▶ _Given records_
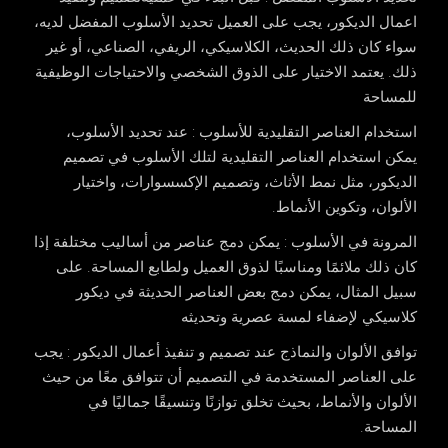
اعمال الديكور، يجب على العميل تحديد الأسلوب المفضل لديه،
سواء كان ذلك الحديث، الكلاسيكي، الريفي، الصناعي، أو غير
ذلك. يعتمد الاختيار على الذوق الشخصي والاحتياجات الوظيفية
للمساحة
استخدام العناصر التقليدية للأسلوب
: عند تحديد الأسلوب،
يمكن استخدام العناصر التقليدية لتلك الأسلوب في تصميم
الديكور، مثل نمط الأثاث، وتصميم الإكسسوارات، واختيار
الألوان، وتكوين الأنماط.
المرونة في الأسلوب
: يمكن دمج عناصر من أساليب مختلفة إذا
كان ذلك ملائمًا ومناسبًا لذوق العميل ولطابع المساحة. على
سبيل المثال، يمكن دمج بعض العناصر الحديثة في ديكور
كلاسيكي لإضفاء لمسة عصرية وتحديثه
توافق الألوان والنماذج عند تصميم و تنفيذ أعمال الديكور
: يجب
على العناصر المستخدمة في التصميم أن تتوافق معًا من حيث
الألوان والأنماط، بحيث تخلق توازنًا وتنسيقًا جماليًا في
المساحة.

▶ _Problem_
Leaving out the pictures, output the listing above exactly as given.

▶ _Exercise solution_
اعمال الديكور، يجب على العميل تحديد الأسلوب المفضل لديه،
سواء كان ذلك الحديث، الكلاسيكي، الريفي، الصناعي، أو غير
ذلك. يعتمد الاختيار على الذوق الشخصي والاحتياجات الوظيفية
للمساحة
استخدام العناصر التقليدية للأسلوب
: عند تحديد الأسلوب،
يمكن استخدام العناصر التقليدية لتلك الأسلوب في تصميم
الديكور، مثل نمط الأثاث، وتصميم الإكسسوارات، واختيار
الألوان، وتكوين الأنماط.
المرونة في الأسلوب
: يمكن دمج عناصر من أساليب مختلفة إذا
كان ذلك ملائمًا ومناسبًا لذوق العميل ولطابع المساحة. على
سبيل المثال، يمكن دمج بعض العناصر الحديثة في ديكور
كلاسيكي لإضفاء لمسة عصرية وتحديثه
توافق الألوان والنماذج عند تصميم و تنفيذ أعمال الديكور
: يجب
على العناصر المستخدمة في التصميم أن تتوافق معًا من حيث
الألوان والأنماط، بحيث تخلق توازنًا وتنسيقًا جماليًا في
المساحة.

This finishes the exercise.